Несмотря на принятые меры, менты наверняка снимали сходняк на камеру. В последнее время они научились делать подобные операции очень профессионально. Святой покрутил головой: интересно, откуда может вестись съемка? Ага! В пятнадцати метрах возвышается склеп. Судя по надписям, в нем покоились останки купца первой гильдии и членов его семьи. Очень неплохое прикрытие. Святой отчетливо представил себе, как, восседая на мраморных плитах, молоденький сержантик разглядывает его бороду через окуляр видеокамеры.
У самой изгороди машина – грузовичок с фургоном. Махонькое окошечко развернуто в сторону кладбища. Очень может быть, что там также прячется специалист по съемке. Конечно, с одной стороны, как будто бы далековато, но сейчас такая оптика, что и на расстоянии в несколько десятков метров на лице объекта можно рассмотреть прыщик.
Неожиданно взгляд споткнулся. В последних рядах воров Святой рассмотрел знакомое лицо. Человек, стоявший у каменного креста, очень напоминал Аркашу Печорского. Рядом с ним стоял парень помоложе и что-то торопливо говорил ему.

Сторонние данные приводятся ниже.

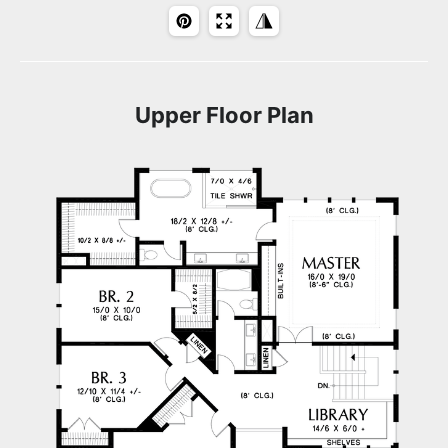
Upper Floor Plan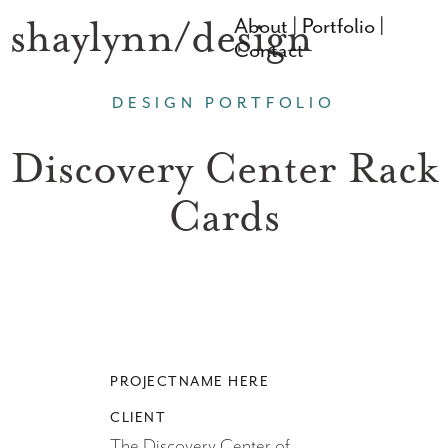
shaylynn/design
About | Portfolio |
Contact
DESIGN PORTFOLIO
Discovery Center Rack
Cards
PROJECTNAME HERE
CLIENT
The Discovery Center of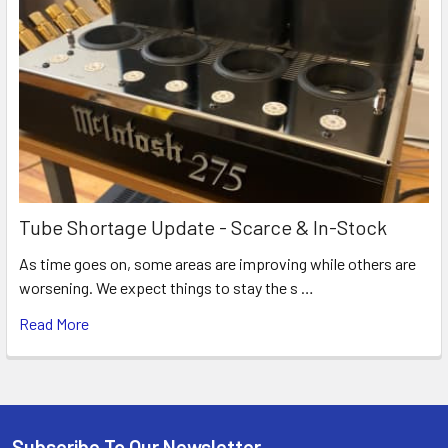
Tube Shortage Update - Scarce & In-Stock
As time goes on, some areas are improving while others are
worsening. We expect things to stay the s …
Read More
Subscribe To Our Newsletter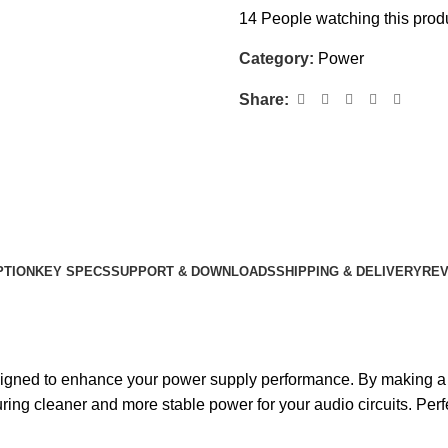
14
People watching this prod
Category:
Power
Share:
PTION
KEY SPECS
SUPPORT & DOWNLOADS
SHIPPING & DELIVERY
REV
igned to enhance your power supply performance. By making a sm
uring cleaner and more stable power for your audio circuits. Perf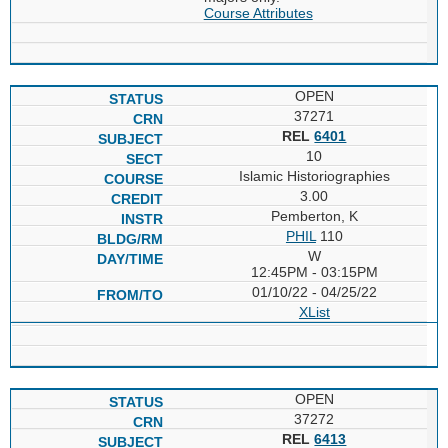
Course Attributes
OPEN
37271
REL
6401
10
Islamic Historiographies
3.00
Pemberton, K
PHIL
110
W
12:45PM - 03:15PM
01/10/22 - 04/25/22
XList
OPEN
37272
REL
6413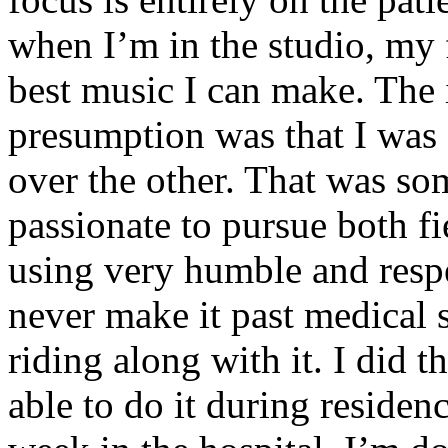
when I’m in the studio, my 
best music I can make. The i
presumption was that I was 
over the other. That was so
passionate to pursue both f
using very humble and respe
never make it past medical 
riding along with it. I did 
able to do it during residen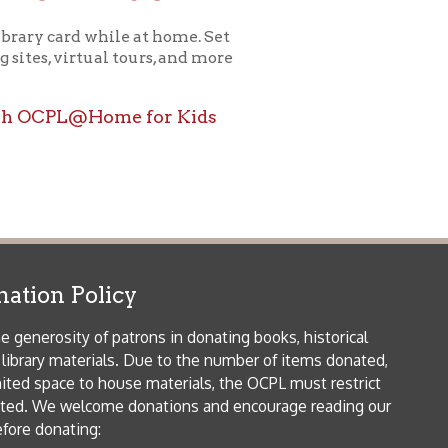
ome for Kids
icy
patrons in donating books, historical
als. Due to the number of items donated,
 house materials, the OCPL must restrict
me donations and encourage reading our
orical Materials Donations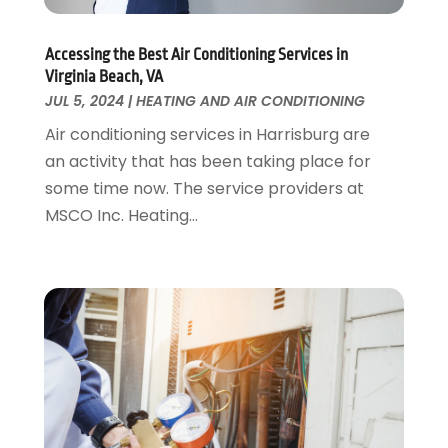
Painter
January 2017
(10)
Painting Services
December 2016
(12)
Paving Contractor
Accessing the Best Air Conditioning Services in
November 2016
(7)
Virginia Beach, VA
Pest Control
October 2016
(7)
JUL 5, 2024
|
HEATING AND AIR CONDITIONING
Pesticides
September 2016
(7)
Air conditioning services in Harrisburg are
Plumbing
August 2016
(15)
an activity that has been taking place for
Refrigeration
July 2016
(7)
some time now. The service providers at
Remodeling
June 2016
(11)
MSCO Inc. Heating...
Residential Remodeling
May 2016
(10)
Roofing
April 2016
(13)
Roofing & Restoration
March 2016
(3)
Security
February 2016
(3)
Swimming Pool
January 2016
(4)
Swimming Pools And Spas
December 2015
(12)
Tree Service
November 2015
(12)
Wallpaper And Coverings
October 2015
(22)
Waste & Recycling
September 2015
(26)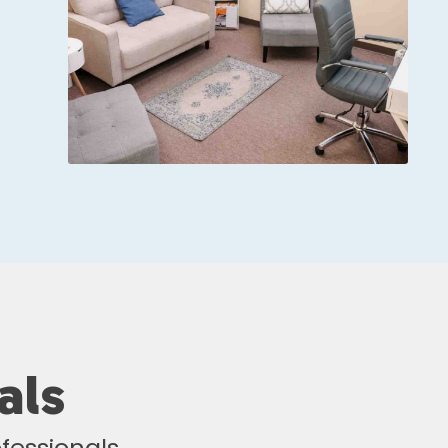
als
fessionals.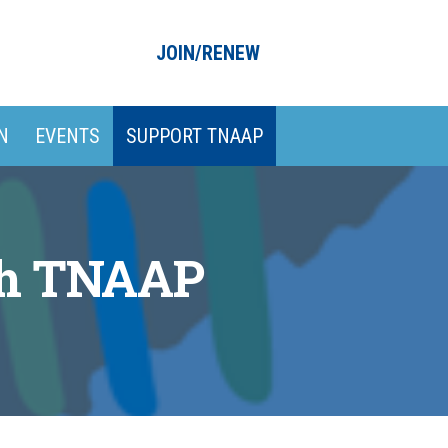
JOIN/RENEW
N
EVENTS
SUPPORT TNAAP
th TNAAP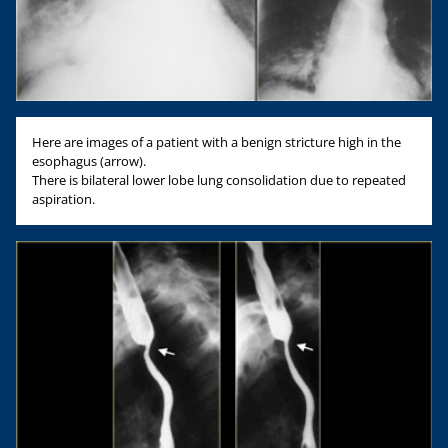
Here are images of a patient with a benign stricture high in the
esophagus (arrow).
There is bilateral lower lobe lung consolidation due to repeated
aspiration.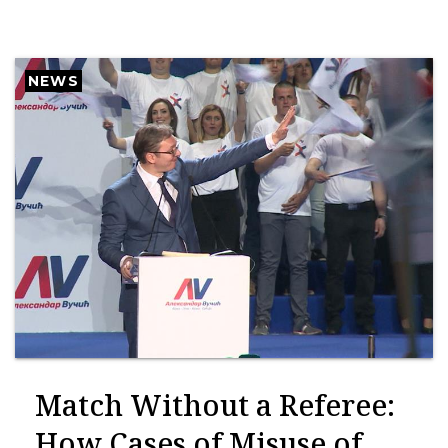
NEWS
Match Without a Referee:
How Cases of Misuse of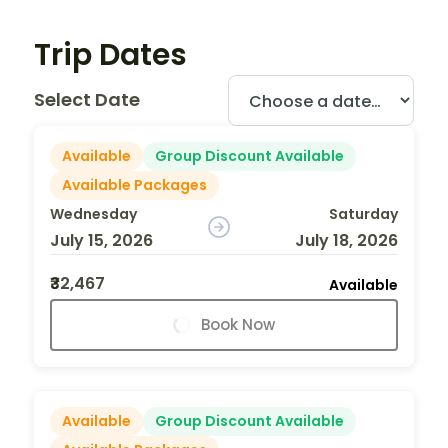
Trip Dates
Select Date
Available
Group Discount Available
Available Packages
Wednesday
Saturday
July 15, 2026
July 18, 2026
₹32,467
Available
Book Now
Available
Group Discount Available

Печорского Герасим знал по свердловской пересылке, их там судьба свела в одной хазе. По каким-то причинам администрация не спешила отправлять его на этап, и он крепко засел в аквариуме. Даже успел обзавестись личным барахлишком, что так ценно для каждого бродяги. Объединившись с несколькими блатными, он безжалостно обирал мужиков, которые вытаращенными глазами смотрели на эти жесткие порядки. Тех, кто покрепче, обыгрывали в карты, в чем Аркаша Печорский был абсолютный мастер.
Святой, недавно только коронованный и впервые попавший на свердловскую пересылку, в лице Печорского встретил сильного, не знающего пощады врага. Святой не однажды слышал от законников со стажем, что первый год им приходилось отстаивать свой титул кулаками. Случалось, что иные не выдерживали. Не каждому корона бывает впору. И тогда за неудачником крепко, как плевок, закрепляется обидное прозвище – «прошляк».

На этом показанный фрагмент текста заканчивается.